Countries pursue different routes of varying form and intensity to mitigate the education impact of factors such as poverty, gender, ethnicity, disability or remoteness. As part of its 2020 edition on inclusion, the GEM Report compiled information on the extent to which education and social financing policies are designed to address disadvantage in education. The profiles were primarily prepared through desk review by the GEM Report team, complemented by commissioned research to add subnational examples for selected countries with complex institutional structures. For all profiles on the website, when they are drafted, countries are invited through their delegation at UNESCO to review and update the information. When this step of the process is complete, it is indicated on the website on the relevant page of the country’s profile with a blue tick.
CONTENT: FINANCING FOR EQUITY
The financing for equity profiles aim to describe the efforts of countries in improving equity and ensuring access to quality education to all by looking at four categories of financing policies:
- Education Financing Mechanism
This type captures resource allocation mechanisms from the central government to the lower tiers based on the school-age population and a unit cost per student programme. Such per capita formulas and budget lines may take into account factors such as poverty and location into account.

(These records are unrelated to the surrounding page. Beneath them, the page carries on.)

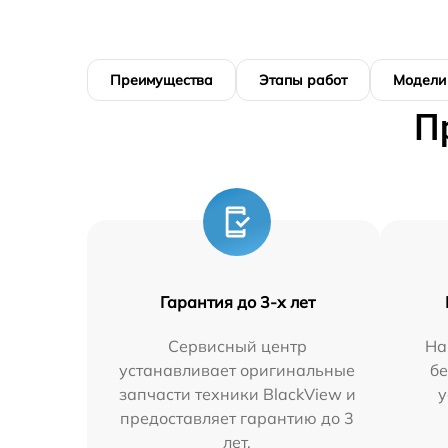
Преимущества
Этапы работ
Модели
П
Гарантия до 3-х лет
Сервисный центр
На
устанавливает оригинальные
бе
запчасти техники BlackView и
у
предоставляет гарантию до 3
лет.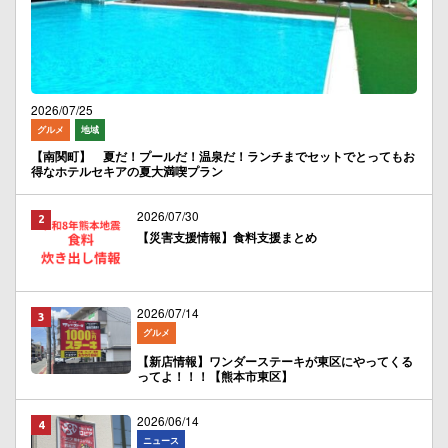
2026/07/25
グルメ
地域
【南関町】 夏だ！プールだ！温泉だ！ランチまでセットでとってもお
得なホテルセキアの夏大満喫プラン
2026/07/30
【災害支援情報】食料支援まとめ
2026/07/14
グルメ
【新店情報】ワンダーステーキが東区にやってくる
ってよ！！！【熊本市東区】
2026/06/14
ニュース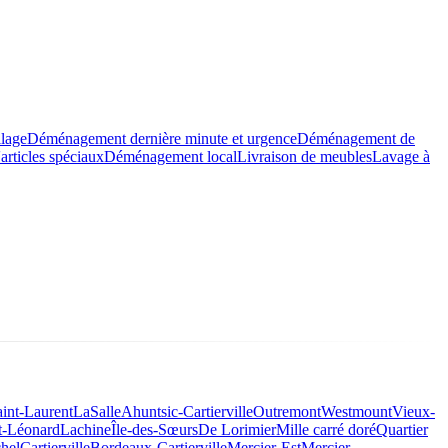
llage
Déménagement dernière minute et urgence
Déménagement de
rticles spéciaux
Déménagement local
Livraison de meubles
Lavage à
aint-Laurent
LaSalle
Ahuntsic-Cartierville
Outremont
Westmount
Vieux-
t-Léonard
Lachine
Île-des-Sœurs
De Lorimier
Mille carré doré
Quartier
hel
Cartierville
Bordeaux-Cartierville
Mercier-Est
Mercier-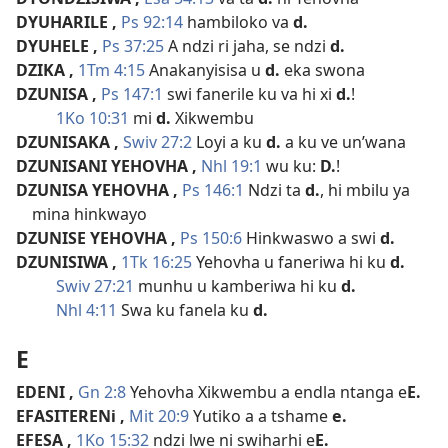
DYUHARILE
,
Ps 92:14
hambiloko va
d.
DYUHELE
,
Ps 37:25
A ndzi ri jaha, se ndzi
d.
DZIKA
,
1Tm 4:15
Anakanyisisa u
d.
eka swona
DZUNISA
,
Ps 147:1
swi fanerile ku va hi xi
d.
!
1Ko 10:31
mi
d.
Xikwembu
DZUNISAKA
,
Swiv 27:2
Loyi a ku
d.
a ku ve un’wana
DZUNISANI YEHOVHA
,
Nhl 19:1
wu ku:
D.
!
DZUNISA YEHOVHA
,
Ps 146:1
Ndzi ta
d.
, hi mbilu ya
mina hinkwayo
DZUNISE YEHOVHA
,
Ps 150:6
Hinkwaswo a swi
d.
DZUNISIWA
,
1Tk 16:25
Yehovha u faneriwa hi ku
d.
Swiv 27:21
munhu u kamberiwa hi ku
d.
Nhl 4:11
Swa ku fanela ku
d.
E
EDENI
,
Gn 2:8
Yehovha Xikwembu a endla ntanga e
E.
EFASITERENi
,
Mit 20:9
Yutiko a a tshame
e.
EFESA
,
1Ko 15:32
ndzi lwe ni swiharhi e
E.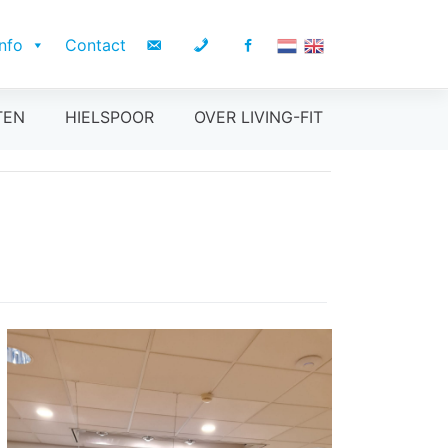
Info
Contact
TEN
HIELSPOOR
OVER LIVING-FIT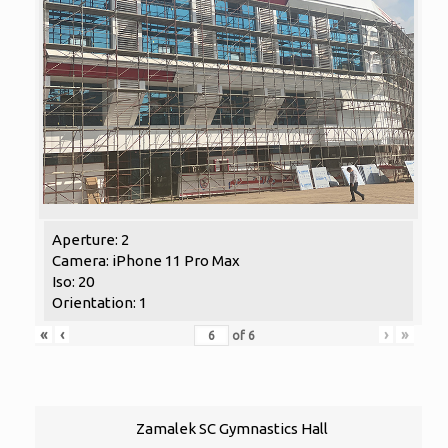
Aperture: 2
Camera: iPhone 11 Pro Max
Iso: 20
Orientation: 1
«
‹
›
»
of
6
Zamalek SC Gymnastics Hall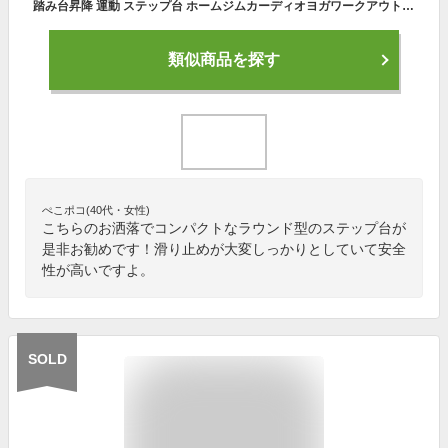
踏み台昇降 運動 ステップ台 ホームジムカーディオヨガワークアウトトレーナーのための安定したベースと滑り止めのデザインを備えたラウンドエアロビックステッププラットフォーム
類似商品を探す
ぺこポコ(40代・女性)
こちらのお洒落でコンパクトなラウンド型のステップ台が
是非お勧めです！滑り止めが大変しっかりとしていて安全
性が高いですよ。
SOLD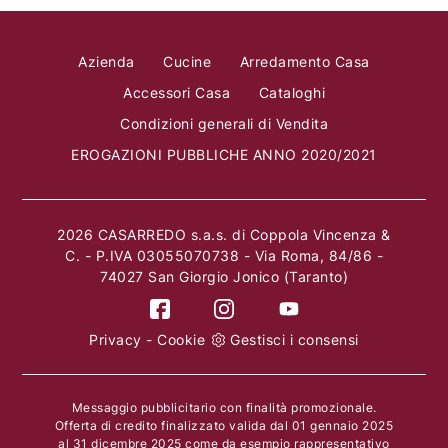
Azienda
Cucine
Arredamento Casa
Accessori Casa
Cataloghi
Condizioni generali di Vendita
EROGAZIONI PUBBLICHE ANNO 2020/2021
2026 CASARREDO s.a.s. di Coppola Vincenza &
C. - P.IVA 03055070738 - Via Roma, 84/86 -
74027 San Giorgio Jonico (Taranto)
Privacy
-
Cookie
Gestisci i consensi
Messaggio pubblicitario con finalità promozionale.
Offerta di credito finalizzato valida dal 01 gennaio 2025
al 31 dicembre 2025 come da esempio rappresentativo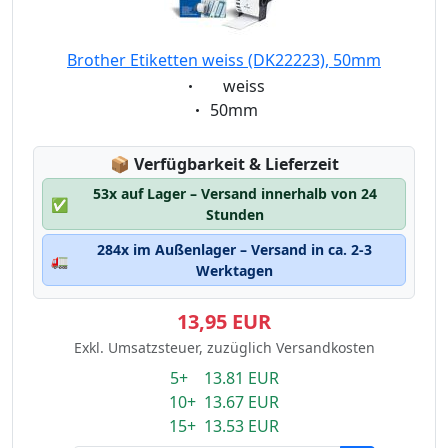
Brother Etiketten weiss (DK22223), 50mm
Eigenschaft:
weiss
Eigenschaft:
50mm
Lagerstatus:
📦
Verfügbarkeit & Lieferzeit
53x auf Lager – Versand innerhalb von 24
✅
Stunden
284x im Außenlager – Versand in ca. 2-3
🚛
Werktagen
13,95 EUR
Exkl. Umsatzsteuer, zuzüglich Versandkosten
5+ 13.81 EUR
10+ 13.67 EUR
15+ 13.53 EUR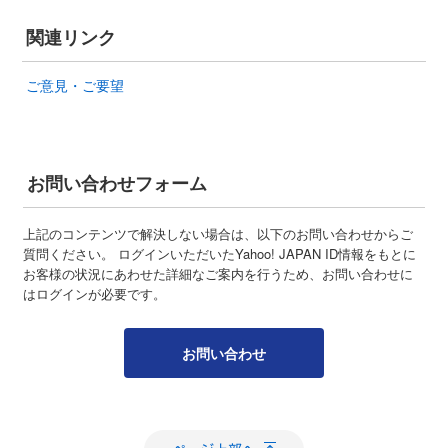
関連リンク
ご意見・ご要望
お問い合わせフォーム
上記のコンテンツで解決しない場合は、以下のお問い合わせからご
質問ください。 ログインいただいたYahoo! JAPAN ID情報をもとに
お客様の状況にあわせた詳細なご案内を行うため、お問い合わせに
はログインが必要です。
お問い合わせ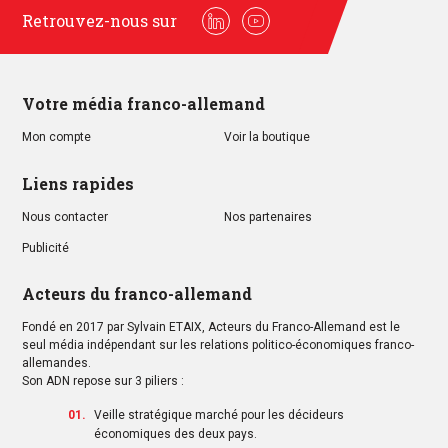
Retrouvez-nous sur
Linkedin
Youtube
Votre média franco-allemand
Mon compte
Voir la boutique
Liens rapides
Nous contacter
Nos partenaires
Publicité
Acteurs du franco-allemand
Fondé en 2017 par Sylvain ETAIX, Acteurs du Franco-Allemand est le
seul média indépendant sur les relations politico-économiques franco-
allemandes.
Son ADN repose sur 3 piliers :
Veille stratégique marché pour les décideurs
économiques des deux pays.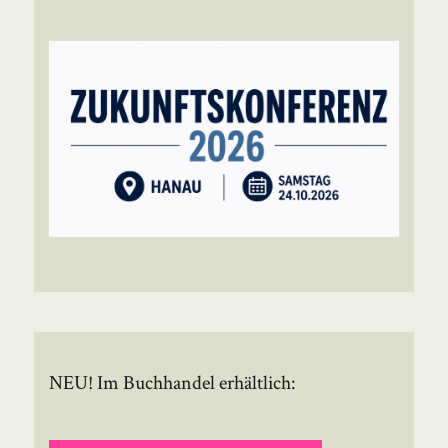
NEU! Im Buchhandel erhältlich: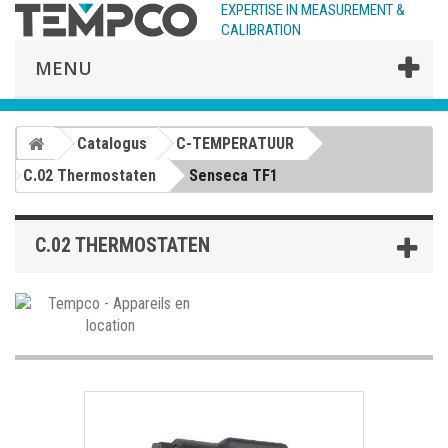
EXPERTISE IN MEASUREMENT &
CALIBRATION
MENU
Catalogus
C-TEMPERATUUR
C.02 Thermostaten
Senseca TF1
C.02 THERMOSTATEN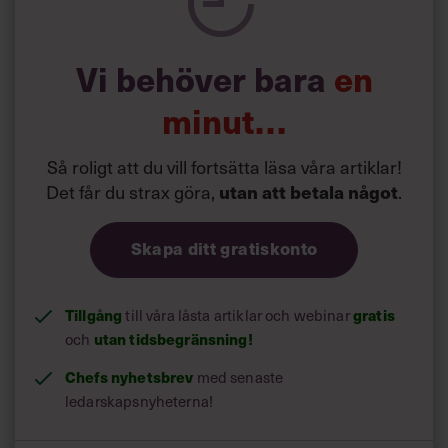
Vi behöver bara
en
minut…
Så roligt att du vill fortsätta läsa våra artiklar!
Det får du strax göra,
.
utan att betala något
Skapa ditt gratiskonto
Tillgång
till våra låsta artiklar och webinar
gratis
och
utan tidsbegränsning!
Chefs nyhetsbrev
med senaste
ledarskapsnyheterna!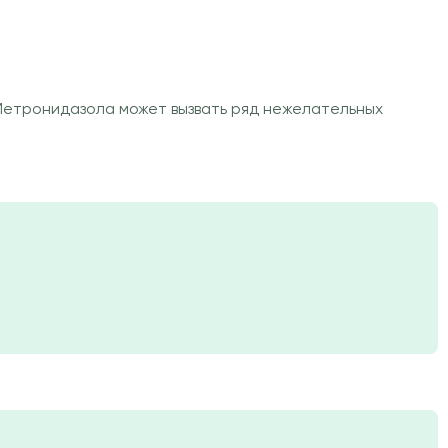
Метронидазола может вызвать ряд нежелательных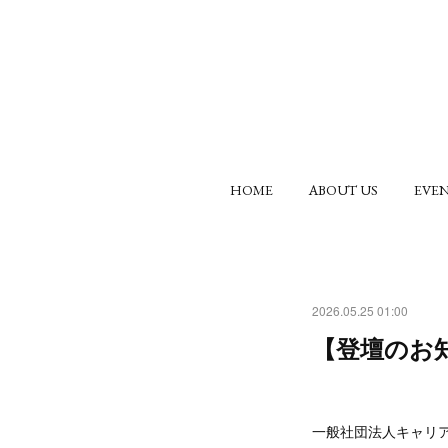
HOME
ABOUT US
EV
2026.05.25 01:00
【登壇のお
一般社団法人キャリア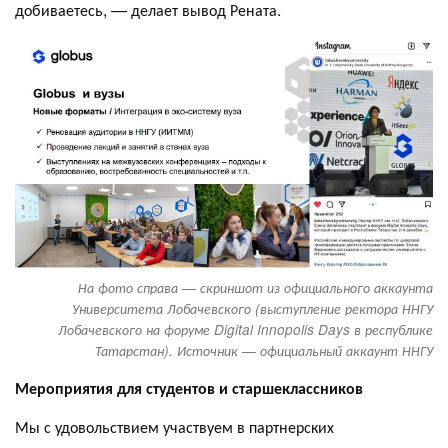
добиваетесь, — делает вывод Рената.
На фото справа — скриншот из официального аккаунта
Университета Лобачевского (выступление ректора ННГУ
Лобачевского на форуме Digital Innopolis Days в республике
Татарстан). Источник — официальный аккаунт ННГУ
Мероприятия для студентов и старшеклассников
Мы с удовольствием участвуем в партнерских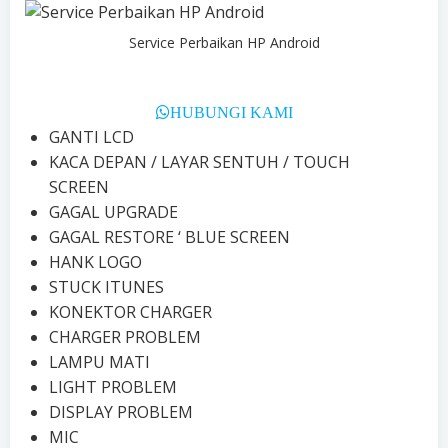
Service Perbaikan HP Android
HUBUNGI KAMI
GANTI LCD
KACA DEPAN / LAYAR SENTUH / TOUCH
SCREEN
GAGAL UPGRADE
GAGAL RESTORE ‘ BLUE SCREEN
HANK LOGO
STUCK ITUNES
KONEKTOR CHARGER
CHARGER PROBLEM
LAMPU MATI
LIGHT PROBLEM
DISPLAY PROBLEM
MIC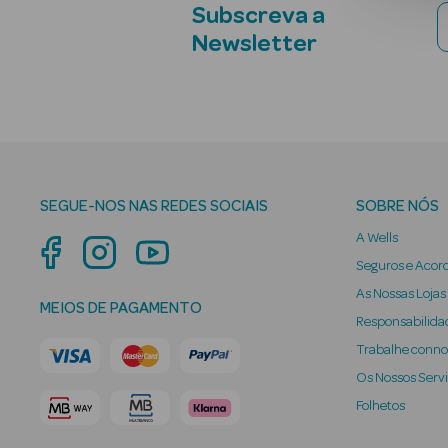
Subscreva a
Newsletter
SEGUE-NOS NAS REDES SOCIAIS
SOBRE NÓS
A Wells
Seguros e Acor
As Nossas Lojas
MEIOS DE PAGAMENTO
Responsabilidad
Trabalhe conn
Os Nossos Serv
Folhetos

- Education Resources to Schools
This category includes policies or programmes that compensate schools for being in a disadvantaged area and/or have disadvantaged students. They tend to be block grants, in addition to the capitation grants, and may be nation- or region-wide.
- Education Resources to Students and Families
The category refers to education ministry policies and programmes that directly benefit disadvantaged students and their households as the final defined beneficiaries. These may be in the form of cash, exemption from payment or in-kind.
- Social policies and programmes to provide resources to students and their families
The category is about other ministry policies and programmes that directly benefit disadvantaged students and their households. These tend to be social protection programmes, such as conditional cash transfers or child grants with an education component that aim to address poverty occasionally with a gender dimension.